When I got home, I cleaned up the blister that had formed and placed a Nexcare bandaid on it, as it was recommended for blisters from running/walking. I then put on a clean pair of socks and the runners once again (you should never wear your runners outside of running/walking...they need time to air dry). Also, the socks I put on were identical to the ones that my shoes had eaten while I was walking. That's a sign they are not appropriate for this type of workout. I should have known this as my boots would even eat them as I wore them with those.
The next day, I took it easy and didn't do as much exercise. Just some light walking trying not to push it due to the amount of pain I was in. That night, I soaked in a hot epsom salt bath. Oh, how that felt good on the sore heel. I then dried it and placed a gauze pad on the blistered area and taped it in place. That felt so much better.
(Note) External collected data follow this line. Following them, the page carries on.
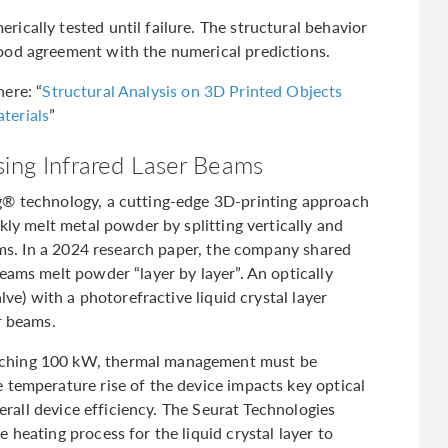
ically tested until failure. The structural behavior
ood agreement with the numerical predictions.
ere: “
Structural Analysis on 3D Printed Objects
terials
”
sing Infrared Laser Beams
g® technology, a cutting-edge 3D-printing approach
kly melt metal powder by splitting vertically and
eams. In a 2024 research paper, the company shared
eams melt powder “layer by layer”. An optically
lve) with a photorefractive liquid crystal layer
r beams.
aching 100 kW, thermal management must be
 temperature rise of the device impacts key optical
verall device efficiency. The Seurat Technologies
 heating process for the liquid crystal layer to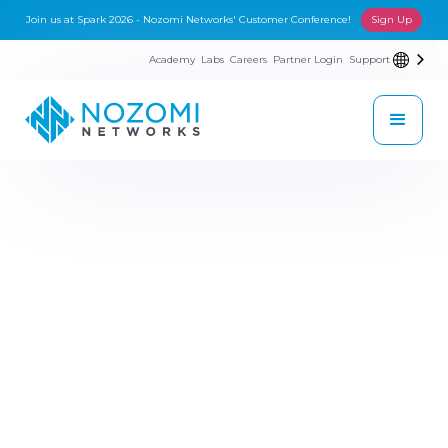
Join us at Spark 2026 - Nozomi Networks' Customer Conference!
Sign Up
Academy
Labs
Careers
Partner Login
Support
The next morning, as I headed to the gym with a bandaged heel, good socks, and the same runners, I contemplated what type of cardio I could do. The treadmill was out, as was the bike. I had thought about the row machine, but I had never used it before and the trainers were busy with their trainees.
So, I opted for the elliptical, something I had not used in over 6 months. I was afraid of how the circular motion would be like on my heel, so I tested it out first, and was surprised at how easily I could do it without pain in my heel. The next fear was if I could even do it after not using it for so long. Before I became adept at using the elliptical, I could barely get 5 minutes in without having to use my inhaler. But surprisingly, I got through all 30 minutes plus the five minute cool down that feels more like a torture because it is harder to work the machine at lower reps.
When I got home, I took my shower, and left the bandage off and opted to wear mules to work. Smart move as it allowed the sore to breath and heal without any additional irritation. And it allowed me to walk without limping or cringing with each step. However, it was too late. The blister was now an open wound (remember the Nexcare bandaid...yeah, it tore the blister open when I took it off) and looking angrier and angrier by the minute.
I woke up not feeling too great this morning, so I made a trip to the immediate care clinic in my area. After the doctor had checked me out for the inevitable sinus infection (it is allergy season after all), I had him look at my heal. It turns out that the blister wasn't just a blister, but actually a burn that had blistered from the socks slipping into the shoe and wearing old runners. With that information, he prescribed a strong, topical antibiotic to protect me from getting a MRSA infection (long story short, I've had it, it almost killed me). He then had the nurse come in, clean it really well (that hurt like the Dickens!) and then bandage it as well.
Since then, the pain has eased and I am able to step a little better with a different pair of socks and a pair of sneakers that I don't wear to workout in. I also went online, researched runners for those with flat feet and overpronation, and wound up ordering a pair of Asics from Kelly's Runners World's online store. I should have them in about 5 days, so in the meantime, I'll be using only the elliptical if I get the itch to workout some more, and being more mindful of my footwear while both working out and being casual.